Hermano:
No sabemos exactamente por qué te detuviste. Quizá te mudaste. Quizá el trabajo se tragó el año. Quizá pasó algo en casa que no pudiste decir en voz alta en un salón lleno de hombres que parecían tenerlo todo bajo control. Quizá serviste una vez, no fue lo que esperabas, y fue más fácil desaparecer que explicar. Quizá simplemente te cansaste.
No te escribimos para preguntarte dónde has estado. Te escribimos porque hemos estado donde tú estás. La mayoría de nosotros nos alejamos en algún momento. Algunos nos estamos alejando ahora mismo y escribimos esto de todos modos, porque así se ve realmente el caminar — no una línea recta hacia arriba desde la montaña, sino mucho volver.

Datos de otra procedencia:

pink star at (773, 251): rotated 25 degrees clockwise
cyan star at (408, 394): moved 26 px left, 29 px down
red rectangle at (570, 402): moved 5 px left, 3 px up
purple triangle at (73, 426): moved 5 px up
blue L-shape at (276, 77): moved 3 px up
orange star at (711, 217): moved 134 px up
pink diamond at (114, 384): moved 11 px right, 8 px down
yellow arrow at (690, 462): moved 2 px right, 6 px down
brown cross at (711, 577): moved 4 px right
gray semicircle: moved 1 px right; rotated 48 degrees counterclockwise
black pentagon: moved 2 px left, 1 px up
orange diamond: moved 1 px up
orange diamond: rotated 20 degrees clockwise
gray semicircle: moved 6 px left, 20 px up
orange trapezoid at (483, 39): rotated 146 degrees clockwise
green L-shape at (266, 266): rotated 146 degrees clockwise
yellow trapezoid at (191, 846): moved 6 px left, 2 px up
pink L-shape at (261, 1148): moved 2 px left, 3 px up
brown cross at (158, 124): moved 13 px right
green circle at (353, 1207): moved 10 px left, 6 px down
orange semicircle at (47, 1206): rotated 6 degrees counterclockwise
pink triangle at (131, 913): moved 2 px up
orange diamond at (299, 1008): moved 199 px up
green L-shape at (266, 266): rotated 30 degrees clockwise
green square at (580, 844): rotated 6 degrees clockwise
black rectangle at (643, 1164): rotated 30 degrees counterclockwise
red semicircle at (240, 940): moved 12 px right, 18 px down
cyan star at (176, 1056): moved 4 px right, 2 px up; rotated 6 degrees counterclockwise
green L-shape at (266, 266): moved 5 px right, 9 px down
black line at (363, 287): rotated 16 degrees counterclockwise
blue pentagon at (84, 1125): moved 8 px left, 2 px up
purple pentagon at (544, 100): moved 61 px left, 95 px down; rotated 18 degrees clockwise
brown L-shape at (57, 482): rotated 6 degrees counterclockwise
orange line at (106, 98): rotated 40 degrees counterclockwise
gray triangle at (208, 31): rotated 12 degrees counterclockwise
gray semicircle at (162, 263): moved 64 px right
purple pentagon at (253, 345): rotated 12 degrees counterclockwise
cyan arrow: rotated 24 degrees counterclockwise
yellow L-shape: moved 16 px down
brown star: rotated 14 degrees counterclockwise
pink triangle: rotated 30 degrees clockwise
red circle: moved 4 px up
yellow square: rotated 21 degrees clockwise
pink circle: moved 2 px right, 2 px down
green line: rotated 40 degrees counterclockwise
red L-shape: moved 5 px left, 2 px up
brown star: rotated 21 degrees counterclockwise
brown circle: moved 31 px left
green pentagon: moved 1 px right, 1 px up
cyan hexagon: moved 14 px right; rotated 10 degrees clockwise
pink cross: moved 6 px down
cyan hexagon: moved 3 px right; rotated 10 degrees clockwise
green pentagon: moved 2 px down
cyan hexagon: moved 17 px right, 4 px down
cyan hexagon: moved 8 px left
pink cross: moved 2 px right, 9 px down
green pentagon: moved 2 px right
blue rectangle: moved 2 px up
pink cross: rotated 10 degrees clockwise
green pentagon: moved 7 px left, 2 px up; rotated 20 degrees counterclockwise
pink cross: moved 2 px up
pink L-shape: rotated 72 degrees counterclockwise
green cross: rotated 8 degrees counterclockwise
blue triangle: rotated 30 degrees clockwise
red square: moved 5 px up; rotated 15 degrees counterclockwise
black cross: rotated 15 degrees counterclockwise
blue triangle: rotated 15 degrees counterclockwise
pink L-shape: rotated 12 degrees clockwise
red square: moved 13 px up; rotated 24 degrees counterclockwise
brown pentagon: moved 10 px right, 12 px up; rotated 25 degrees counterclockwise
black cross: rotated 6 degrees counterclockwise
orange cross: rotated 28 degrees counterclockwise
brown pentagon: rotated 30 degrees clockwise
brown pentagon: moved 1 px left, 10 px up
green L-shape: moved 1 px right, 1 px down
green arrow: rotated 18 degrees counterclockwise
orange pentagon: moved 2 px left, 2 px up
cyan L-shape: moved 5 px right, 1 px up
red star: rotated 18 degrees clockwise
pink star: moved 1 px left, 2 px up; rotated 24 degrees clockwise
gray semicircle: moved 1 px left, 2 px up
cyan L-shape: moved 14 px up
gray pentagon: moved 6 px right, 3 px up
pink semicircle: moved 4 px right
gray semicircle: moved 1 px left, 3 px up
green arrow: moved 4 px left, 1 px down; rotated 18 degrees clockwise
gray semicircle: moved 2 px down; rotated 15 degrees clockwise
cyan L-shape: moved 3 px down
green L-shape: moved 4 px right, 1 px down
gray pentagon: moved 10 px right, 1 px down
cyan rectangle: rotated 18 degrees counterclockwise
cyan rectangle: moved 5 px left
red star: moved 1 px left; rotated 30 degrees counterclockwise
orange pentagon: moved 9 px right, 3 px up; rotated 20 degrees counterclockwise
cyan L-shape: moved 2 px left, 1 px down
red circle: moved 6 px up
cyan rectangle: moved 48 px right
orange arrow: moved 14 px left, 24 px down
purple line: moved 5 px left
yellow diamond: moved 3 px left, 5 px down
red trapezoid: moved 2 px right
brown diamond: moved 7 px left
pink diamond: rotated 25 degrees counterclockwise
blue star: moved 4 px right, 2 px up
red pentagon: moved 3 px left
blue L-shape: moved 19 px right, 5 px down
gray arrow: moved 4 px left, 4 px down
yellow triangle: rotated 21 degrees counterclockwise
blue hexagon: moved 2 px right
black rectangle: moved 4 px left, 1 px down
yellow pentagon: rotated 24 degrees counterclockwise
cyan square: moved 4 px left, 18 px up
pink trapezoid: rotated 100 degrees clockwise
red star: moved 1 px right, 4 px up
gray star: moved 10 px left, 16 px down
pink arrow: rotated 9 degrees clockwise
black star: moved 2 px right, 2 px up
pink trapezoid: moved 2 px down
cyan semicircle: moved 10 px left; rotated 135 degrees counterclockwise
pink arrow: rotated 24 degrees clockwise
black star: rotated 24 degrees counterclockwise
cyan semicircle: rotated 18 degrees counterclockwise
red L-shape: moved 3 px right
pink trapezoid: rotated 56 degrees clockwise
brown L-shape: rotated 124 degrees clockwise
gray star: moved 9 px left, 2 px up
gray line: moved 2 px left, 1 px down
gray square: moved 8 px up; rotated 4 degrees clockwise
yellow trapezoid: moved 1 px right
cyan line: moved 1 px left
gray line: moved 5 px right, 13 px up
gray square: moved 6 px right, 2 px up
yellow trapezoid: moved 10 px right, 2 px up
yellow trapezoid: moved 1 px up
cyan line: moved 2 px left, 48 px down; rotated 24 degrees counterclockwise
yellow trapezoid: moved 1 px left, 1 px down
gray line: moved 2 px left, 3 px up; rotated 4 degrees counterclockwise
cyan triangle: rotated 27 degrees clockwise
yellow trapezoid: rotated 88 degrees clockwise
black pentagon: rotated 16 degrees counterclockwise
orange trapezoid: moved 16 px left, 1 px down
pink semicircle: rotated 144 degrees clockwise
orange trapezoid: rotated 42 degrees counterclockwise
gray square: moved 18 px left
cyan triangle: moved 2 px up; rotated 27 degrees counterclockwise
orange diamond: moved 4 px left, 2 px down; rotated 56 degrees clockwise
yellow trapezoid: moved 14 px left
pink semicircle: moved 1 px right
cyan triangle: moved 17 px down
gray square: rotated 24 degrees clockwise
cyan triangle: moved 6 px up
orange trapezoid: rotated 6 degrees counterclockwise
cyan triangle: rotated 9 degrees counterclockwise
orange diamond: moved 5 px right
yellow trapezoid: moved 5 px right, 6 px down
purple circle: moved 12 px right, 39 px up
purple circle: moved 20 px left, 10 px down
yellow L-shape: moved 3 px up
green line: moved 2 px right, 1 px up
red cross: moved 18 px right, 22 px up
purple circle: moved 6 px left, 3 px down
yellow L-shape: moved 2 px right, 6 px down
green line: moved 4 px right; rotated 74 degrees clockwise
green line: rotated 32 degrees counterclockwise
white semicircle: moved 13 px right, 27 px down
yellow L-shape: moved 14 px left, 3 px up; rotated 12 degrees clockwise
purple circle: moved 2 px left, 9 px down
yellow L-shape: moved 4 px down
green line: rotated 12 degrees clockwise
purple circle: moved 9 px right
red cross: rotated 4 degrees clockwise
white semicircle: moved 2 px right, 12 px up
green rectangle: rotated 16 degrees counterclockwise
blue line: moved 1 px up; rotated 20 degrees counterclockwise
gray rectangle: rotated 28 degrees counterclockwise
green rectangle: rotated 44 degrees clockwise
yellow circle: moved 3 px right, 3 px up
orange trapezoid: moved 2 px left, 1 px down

Esto es lo que creemos. La montaña fue real. Lo que Dios hizo en ti allá arriba fue real. Y nunca fue pensado para ser todo. El verdadero TOP empieza después — en cómo amas, sirves y vives cuando vuelves a casa, un martes cualquiera, sin que nadie te mire. Nadie nos lo dijo con suficiente claridad, y muchos hombres buenos bajaron de la montaña y en silencio perdieron el hilo. No por rebeldía. Por la vida.
Así que construimos esto. No es un programa. Es una puerta — varias puertas, en realidad, y solo necesitas abrir una. Ora con algunos de nosotros mañana por la mañana, cámara apagada, sin decir nada si quieres. Dinos tu ciudad y déjanos encontrarte un hermano cerca. Lee la página sobre eso que has estado cargando, y luego cuéntaselo a un hombre. Eso es todo. Eso es lo único que pedimos.
No te vamos a prometer que tu matrimonio se arregla, ni que la ansiedad desaparece, ni que nunca vas a volver a caer. No lo sabemos, y quien lo prometa está vendiendo algo. Te prometemos esto: no vas a estar solo en esto. Cuando caigas, alguien va a contestar. Cuando te quedes callado, alguien lo va a notar. Cuando estés listo para servir, hay un lugar — y si nunca estás listo, sigues siendo nuestro hermano.
No te han olvidado. Escribe cuando estés listo. No nos vamos a ninguna parte.